Albert York, Reclusive Landscape Painter, Dies at 80
Edge of the Forest (Ca. 1963)
Bread and Wine (ca. 1966)
I had not intended to come back on a sad note, but was sorry to learn of the death of Albert York, an American artist whose work I know primarily through a profile of him that appeared in The New Yorker in 1995.
Here's some of what The New York Times had to say in its obituary, published this morning:
Rarely measuring more than 12 inches on a side, Mr. York’s paintings evoke a world in which time and art seem to stand still or even move backward through history. His trees had the symmetry of those in Renaissance paintings. His images of a single cow or dog evoked the manner of Dutch or English painters. His occasional figures might be robed or turbaned as in earlier times, or accompanied by a skeleton signaling life’s brevity. He frequently zeroed in on small vases of flowers, recalling late Manet, and even went so far as to do his own rendition of Manet’s “Olympia.”
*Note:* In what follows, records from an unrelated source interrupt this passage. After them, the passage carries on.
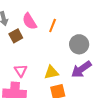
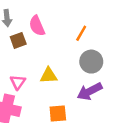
orange line: (53, 26) -> (81, 33), moved
yellow triangle: (51, 72) -> (49, 76), moved

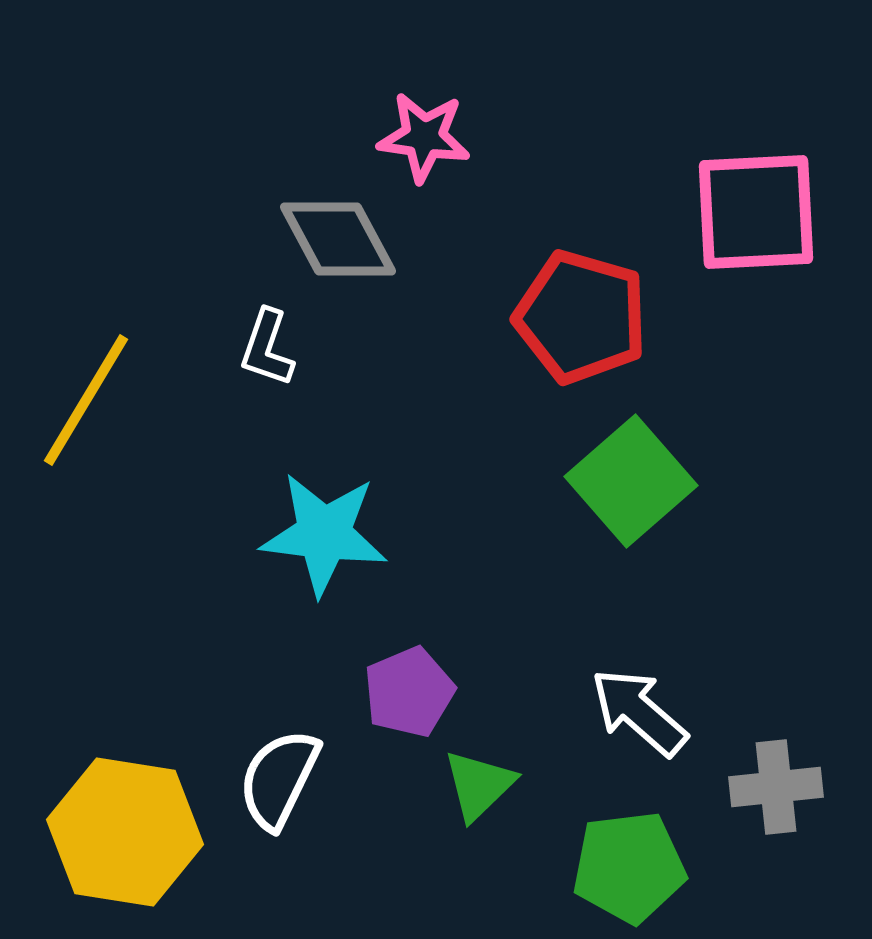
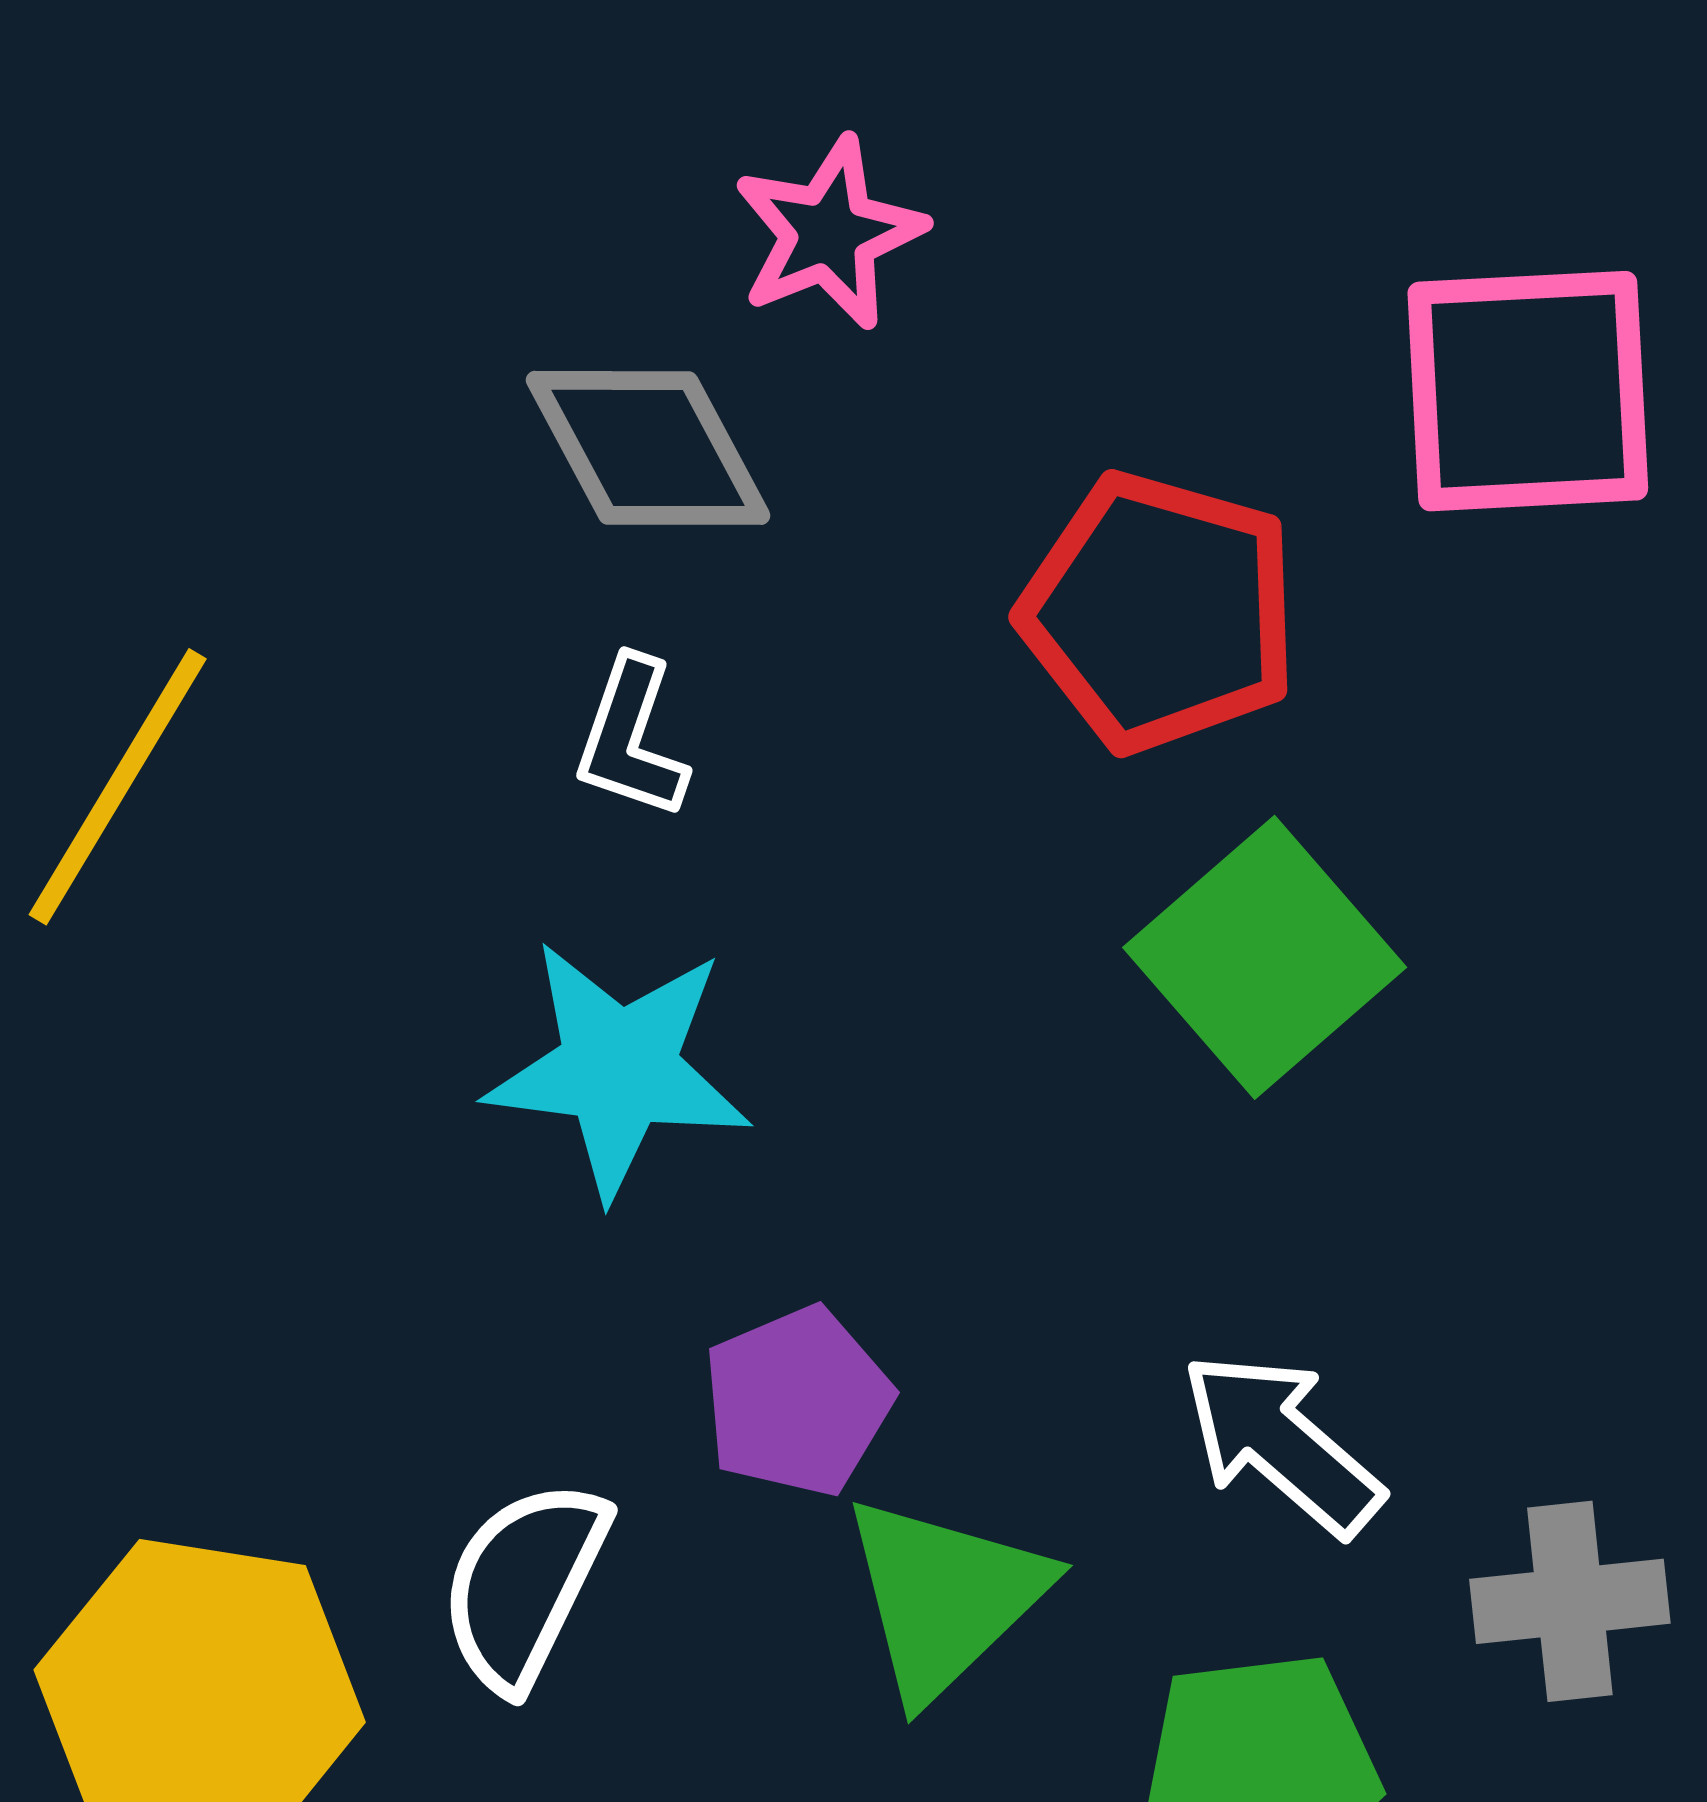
pink star: (424, 137) -> (829, 233), turned -30
white L-shape: (267, 348) -> (631, 738), moved
green triangle: (479, 785) -> (945, 1597), size x1.4

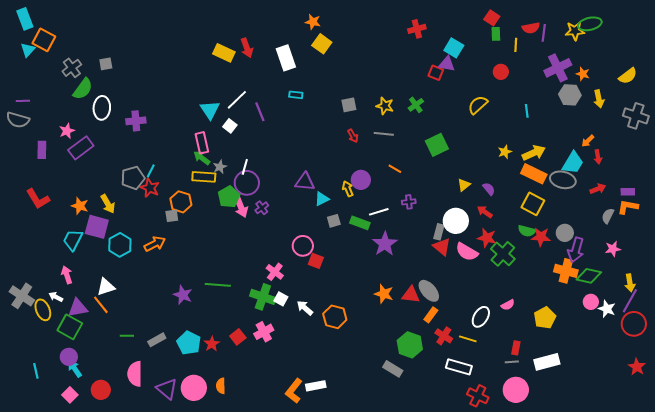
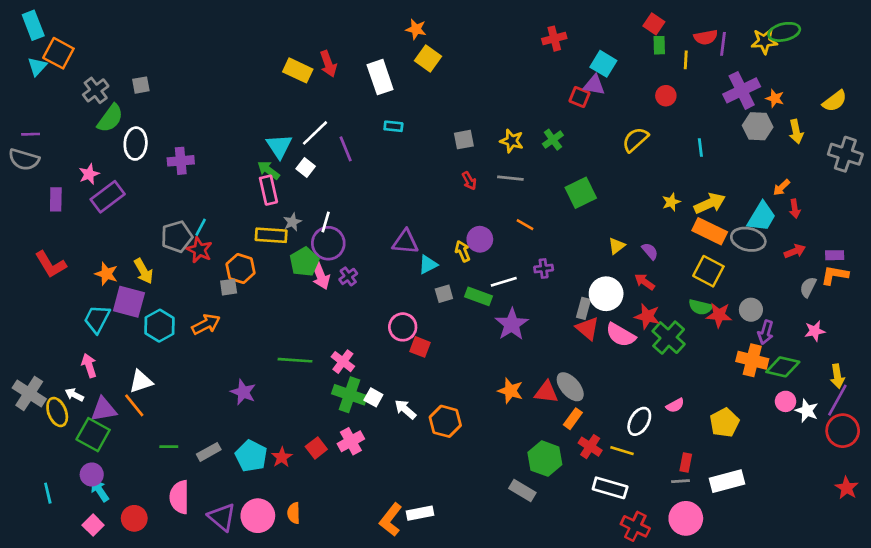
green arrow: (202, 158) -> (268, 170), moved
purple arrow: (576, 250) -> (766, 332), size x0.7
pink cross: (275, 272) -> (343, 362), moved
green line: (218, 285) -> (295, 360), moved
But his paintings’ geometric simplicity, flatness of form and workmanlike brushwork exuded a quiet modernity, as did their wholeness of composition and feeling. In the catalog to a 1975 York exhibition at Davis & Long, the critic and painter Fairfield Porter wrote, “Certainly part of the strong emotional appeal of these paintings” is that Mr. York “is not clever, and in no sense superior to the nature of his medium or the nature of the subject, but that he is at one with both.”